People of the Open Hand

By Andrew Stephens-Rennie on October 31, 2025

“What kind of ancestor do you want to be?”

he question, “What kind of ancestor do you want to be?” remains as striking to me today, as it did when I first heard it. I was sitting in a classroom at Simon Fraser University’s downtown campus as a part of a professional development cohort exploring systems change. That is to say, we were a group of people from a variety of sectors (arts organizations, charitable foundations, educational institutions, healthcare, and non-profit organizations) all in need of rethinking the way of embodying their mission in an ever-changing world.

I was one of two people from churchland in that cohort. When the presenter breathed this question into the space, I remember locking eyes with the Lutheran pastor across the room. This was the kind of question, we had already come to realize, that animated our faith. It animated our work in the church. We didn’t know this question, and yet this question was why we were there.

I don’t find it easy to answer questions from the end of the world. I don’t find it comfortable to imagine the world beyond my death. And to be clear, I don’t think that the presenter was asking “how do you want to be remembered?” It wasn’t about image control. It was deeper, more profound. The question, when it was asked, was ultimately about legacy. Not legacy in an abstract sense but legacy in its embodied form.

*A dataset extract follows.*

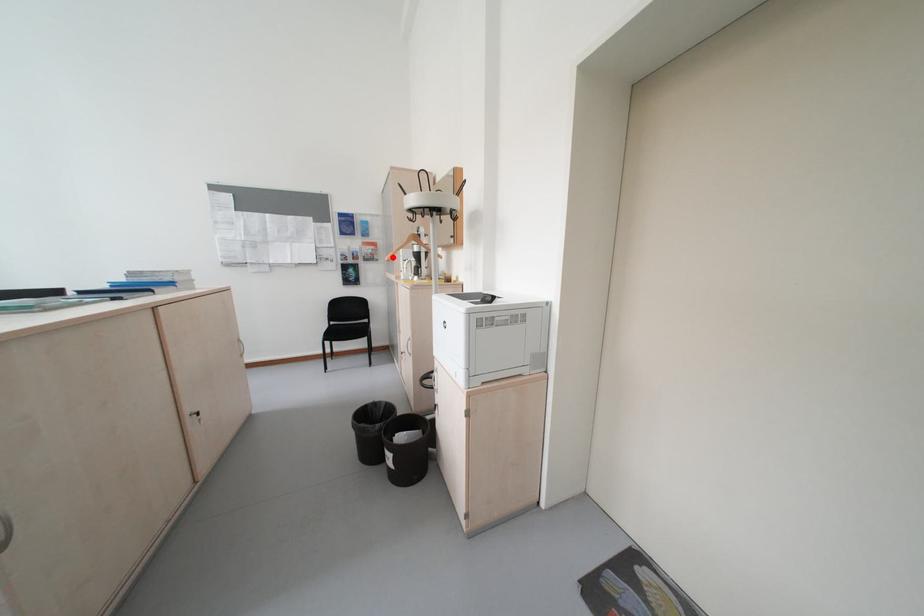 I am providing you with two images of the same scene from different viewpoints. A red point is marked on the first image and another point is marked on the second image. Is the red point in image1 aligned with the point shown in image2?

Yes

This is how I think I’d translate the question for the church of today: “How does your way of being in this world–your thought, prayer, and action, your way of relating to others–embody and participate in Jesus’ healing work?”

This is both a personal, individual-focused questions, and one that serves to decentre us as individuals.

This is a question that reminds us that my life is connected to yours; that our lives are deeply connected to the generations who will follow, even as we are connected to the generations who came before. This question helps us to look generations into the past and generations into the future. It helps us to recognize that while our current experiences are unique and important, they are not the sum total. There is plenty more story to be written beyond the limit of our lifetimes. Even so, our lives will have ripple effects on those who come after.

These days, it often feels like God (in the words of Bruce Cockburn) has been leading us beside strange waters.

The church of today isn’t the same as the church of the past. The world of today is not the world of the past. As we change, as our communities change, as the world continues to change, the church too, will evolve as it always has. Cockburn continues:
“Some will run and some will stand.

Everything is bullshit but the open hand.

You’ve been leading me beside strange waters.”

The waters of this day and age may seem strange. Some of us are scared. Some of us have run, or are preparing to. Others of us remain still. Some of us firm in our faith. Others of us shaken and uncertain. Others of us paralyzed, staring at a church we thought we knew, a church we barely recognize. And yet the reminder comes again:

“You’ve been leading me.”

Another psalmist once wrote,
“Where can I go from your spirit?

Or where can I flee from your presence?” Psalm 139.

Wherever we go, God is there. God continues to speak, continues to act, continues to lead us beside strange waters. Over glistening mountains and through misty valleys, beside waters familiar and strange, the singer longs to know “If I loose my grip, will I take flight?” In response, the psalmist cries:

“If I take the wings of the morning
And settle at the farthest limits of the sea,
Even there your hand shall lead me,
And your right hand shall hold me fast.”
What kind of ancestors will we be?

We might be those who cling tightly to the present, trusting only in our own understanding. Yet just as easily, we might be the ancestors who receive the gift of God’s presence now, and refuse to hoard it for ourselves. We can walk with Jesus beside strange waters, joining him in the way of the open hand.

To be such a people will require courage. It will require reliance on God and on each other. The way of the open hand will need to shape us, our lives, our congregations, and our relationship to our neighbours out in the world. It will need to shape not only the ways we treat those we love, but the ways we treat the stranger, the enemy. It will shape our relationship with whatever resources we have been given–skills and abilities, time, wisdom, influence, and money–that we might at once be grateful for all that we have received, all the while remaining people of the open hand.